[Opening ENTRIES PROVIDED section]
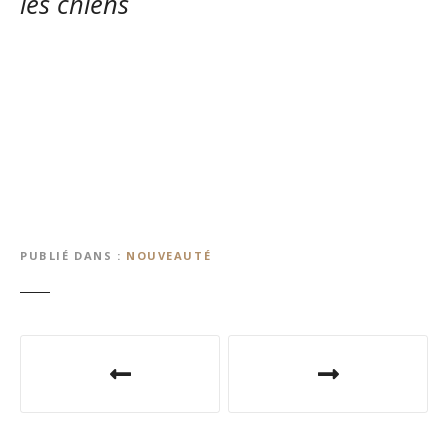
les chiens
PUBLIÉ DANS
NOUVEAUTÉ
N
a
v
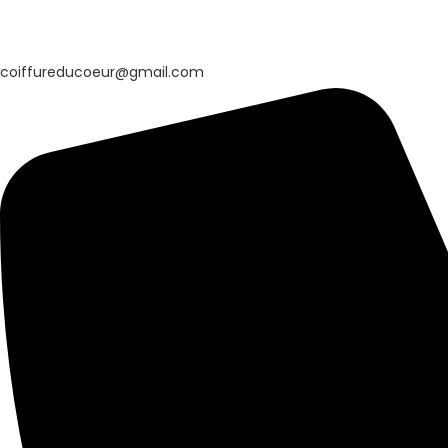
coiffureducoeur@gmail.com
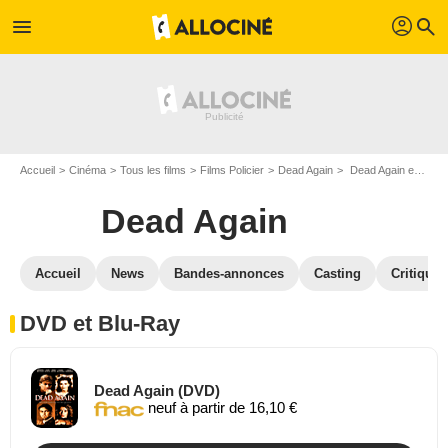
profil
menu
search
Accueil
Cinéma
Tous les films
Films Policier
Dead Again
Dead Again en DVD Blu Ray
Dead Again
Accueil
News
Bandes-annonces
Casting
Critiques
DVD et Blu-Ray
Dead Again (DVD)
neuf à partir de 16,10 €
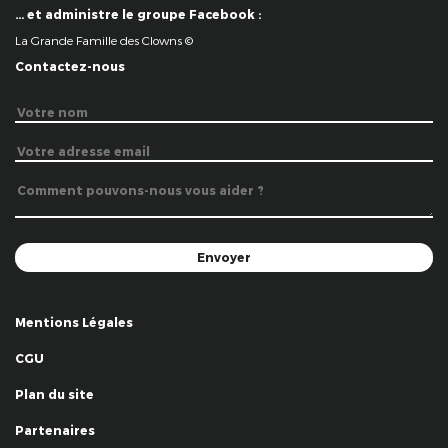
… et administre le groupe Facebook :
La Grande Famille des Clowns ©
Contactez-nous
Mentions Légales
CGU
Plan du site
Partenaires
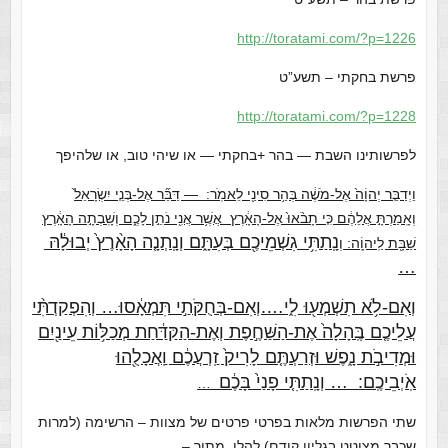
http://toratami.com/?p=1226
פרשת בחקתי – תשע”ט
http://toratami.com/?p=1228
לפרשותינו השבת — בהר +בחקתי — או שיהי טוב, או שלהיפך
וַיְדַבֵּ֤ר יְהוָֹה֙ אֶל-מֹשֶׁ֔ה בְּהַ֥ר סִינַ֖י לֵאמֹֽר:
— דַּבֵּ֞ר אֶל-בְּנֵ֤י יִשְׂרָאֵל֙
וְאָֽמַרְתָּ֣ אֲלֵהֶ֔ם כִּ֤י תָבֹ֨אוּ֙ אֶל-הָאָ֔רֶץ אֲשֶׁ֥ר אֲנִ֖י נֹתֵ֣ן לָכֶ֑ם וְשָֽׁבְתָ֣ה הָאָ֔רֶץ
נָֽתַתִּ֥י גִשְׁמֵיכֶ֖ם בְּעִתָּ֑ם וְנָֽתְנָ֤ה הָאָ֨רֶץ֙ יְבוּלָ֔הּ
שַׁבָּ֖ת לַֽיהוָֹֽה: וְ
…
וְאִם-לֹ֥א תִשְׁמְע֖וּ לִ֑י….וְאִם-בְּחֻקֹּתַ֣י תִּמְאָ֔סוּ… וְהִפְקַדְתִּ֨י
עֲלֵיכֶ֤ם בֶּֽהָלָה֙ אֶת-הַשַּׁחֶ֣פֶת וְאֶת-הַקַּדַּ֔חַת מְכַלּ֥וֹת עֵינַ֖יִם
וּמְדִיבֹ֣ת נָ֑פֶשׁ וּזְרַעְתֶּ֤ם לָרִיק֙ זַֽרְעֲכֶ֔ם וַֽאֲכָלֻ֖הוּ
אֹֽיְבֵיכֶֽם:
…
וְנָֽתַתִּ֤
י פָנַי֙ בָּכֶ֔ם
…
שתי הפרשות מלאות בפרטי פרטים של מצוות – הרשימה (למרות
שכבר מצוטט בגליון קודם) להלן, מתוך –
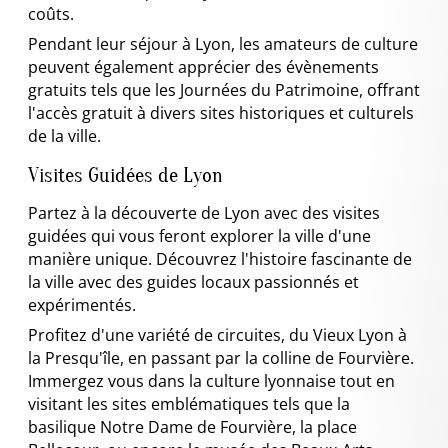
coûts.
Pendant leur séjour à Lyon, les amateurs de culture
peuvent également apprécier des évènements
gratuits tels que les Journées du Patrimoine, offrant
l'accès gratuit à divers sites historiques et culturels
de la ville.
Visites Guidées de Lyon
Partez à la découverte de Lyon avec des visites
guidées qui vous feront explorer la ville d'une
manière unique. Découvrez l'histoire fascinante de
la ville avec des guides locaux passionnés et
expérimentés.
Profitez d'une variété de circuites, du Vieux Lyon à
la Presqu'île, en passant par la colline de Fourvière.
Immergez vous dans la culture lyonnaise tout en
visitant les sites emblématiques tels que la
basilique Notre Dame de Fourvière, la place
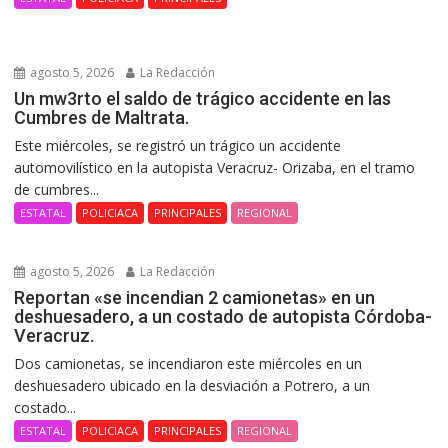
agosto 5, 2026
La Redacción
Un mw3rto el saldo de trágico accidente en las
Cumbres de Maltrata.
Este miércoles, se registró un trágico un accidente
automovilístico en la autopista Veracruz- Orizaba, en el tramo
de cumbres...
ESTATAL
POLICIACA
PRINCIPALES
REGIONAL
agosto 5, 2026
La Redacción
Reportan «se incendian 2 camionetas» en un
deshuesadero, a un costado de autopista Córdoba-
Veracruz.
Dos camionetas, se incendiaron este miércoles en un
deshuesadero ubicado en la desviación a Potrero, a un
costado...
ESTATAL
POLICIACA
PRINCIPALES
REGIONAL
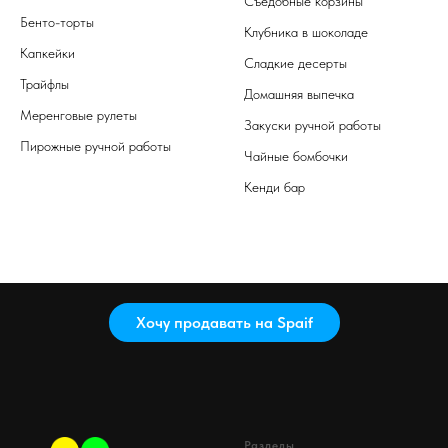
Съедобные корзины
Бенто-торты
Клубника в шоколаде
Капкейки
Сладкие десерты
Трайфлы
Домашняя выпечка
Меренговые рулеты
Закуски ручной работы
Пирожные ручной работы
Чайные бомбочки
Кенди бар
Хочу продавать на Spaif
Разделы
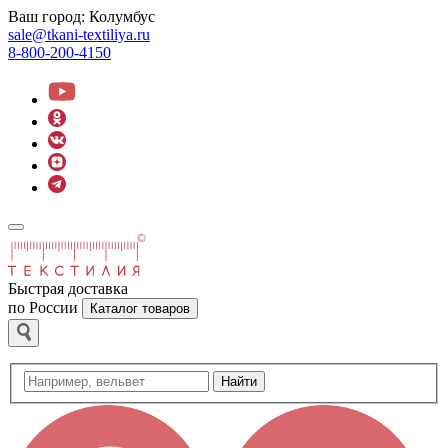
Ваш город:
Колумбус
sale@tkani-textiliya.ru
8-800-200-4150
Быстрая доставка
по России
Каталог товаров
Найти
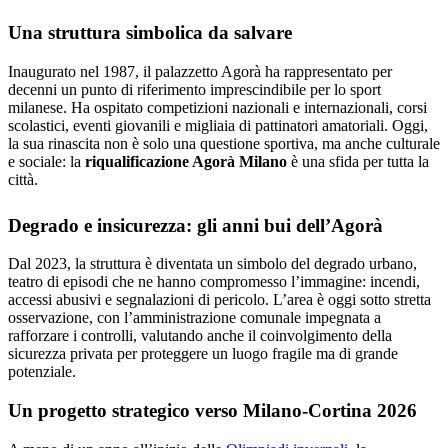
Una struttura simbolica da salvare
Inaugurato nel 1987, il palazzetto Agorà ha rappresentato per
decenni un punto di riferimento imprescindibile per lo sport
milanese. Ha ospitato competizioni nazionali e internazionali, corsi
scolastici, eventi giovanili e migliaia di pattinatori amatoriali. Oggi,
la sua rinascita non è solo una questione sportiva, ma anche culturale
e sociale: la
riqualificazione Agorà Milano
è una sfida per tutta la
città.
Degrado e insicurezza: gli anni bui dell’Agorà
Dal 2023, la struttura è diventata un simbolo del degrado urbano,
teatro di episodi che ne hanno compromesso l’immagine: incendi,
accessi abusivi e segnalazioni di pericolo. L’area è oggi sotto stretta
osservazione, con l’amministrazione comunale impegnata a
rafforzare i controlli, valutando anche il coinvolgimento della
sicurezza privata per proteggere un luogo fragile ma di grande
potenziale.
Un progetto strategico verso Milano-Cortina 2026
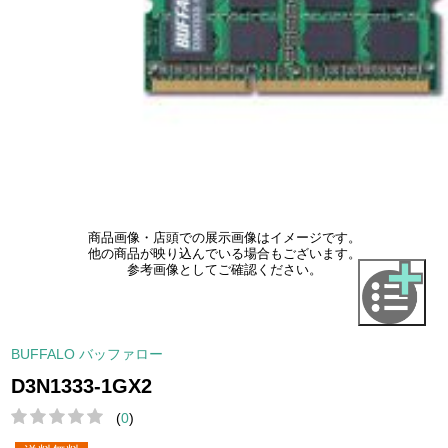
商品画像・店頭での展示画像はイメージです。
他の商品が映り込んでいる場合もございます。
参考画像としてご確認ください。
BUFFALO バッファロー
D3N1333-1GX2
(
0
)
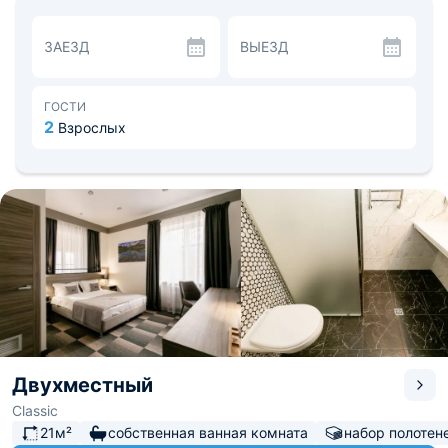
Гости могут забронировать отдельный домик, либо
номер в гостевом комплексе. В номерах есть вся
ЗАЕЗД
ВЫЕЗД
необходимая удобная мебель и техника. Постельное
белье и полотенца предоставляются. Санузел с
душевой кабиной оснащен феном, полотенцем,
тапочками, средствами гигиены и туалетными
ГОСТИ
принадлежностями. В отдельных коттеджах разрешено
2
Взрослых
размещение с домашними животными по
предварительному согласованию.
Питание гости могут выбрать на свой вкус. На
территории два ресторана. В номерах есть мини-бар,
чайный набор, питьевая вода. Можно воспользоваться
зоной для пикника и приготовить барбекю.
В комплексе несколько залов для проведения бизнес- и
развлекательных мероприятий, есть переговорные
комнаты и открытые площадки.
В пешей доступности реки Велья и Снежеть.
Двухместный
Classic
21м²
собственная ванная комната
набор полотен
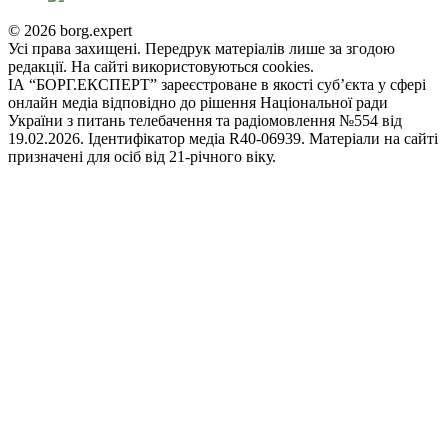
© 2026 borg.expert
Усі права захищені. Передрук матеріалів лише за згодою
редакції. На сайті використовуються cookies.
ІА “БОРГ.ЕКСПЕРТ” зареєстроване в якості суб’єкта у сфері
онлайн медіа відповідно до рішення Національної ради
України з питань телебачення та радіомовлення №554 від
19.02.2026. Ідентифікатор медіа R40-06939. Матеріали на сайті
призначені для осіб від 21-річного віку.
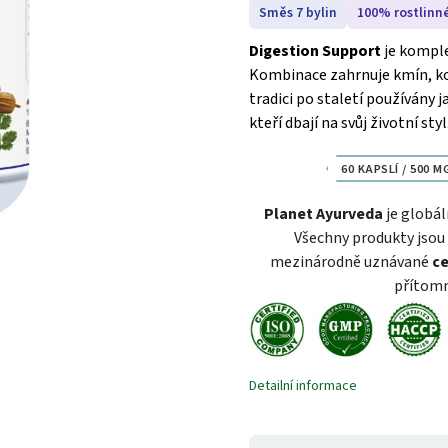
Směs 7 bylin
100% rostlinn
Digestion Support
je komple
Kombinace zahrnuje kmín, koria
tradici po staletí používány 
kteří dbají na svůj životní styl
60 KAPSLÍ / 500 M
Planet Ayurveda
je globál
Všechny produkty jsou 
mezinárodně uznávané
ce
přítomn
Detailní informace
[Closing ENTRIES PROVIDED section]
Please repeat exactly the data above from its first line to the line that contains "פרשת בחקתי –", inclusive, and leave every picture out.

SOLVED PROBLEM:
les chiens
PUBLIÉ DANS
NOUVEAUTÉ
N
a
v
coiffureducoeur@gmail.com
profil
menu
search
Accueil
Cinéma
Tous les films
Films Policier
Dead Again
Dead Again en DVD Blu Ray
Dead Again
Accueil
News
Bandes-annonces
Casting
Critiques
DVD et Blu-Ray
Dead Again (DVD)
neuf à partir de 16,10 €
… et administre le groupe Facebook :
La Grande Famille des Clowns ©
Contactez-nous
Mentions Légales
CGU
Plan du site
Partenaires
http://toratami.com/?p=1226
פרשת בחקתי – תשע”ט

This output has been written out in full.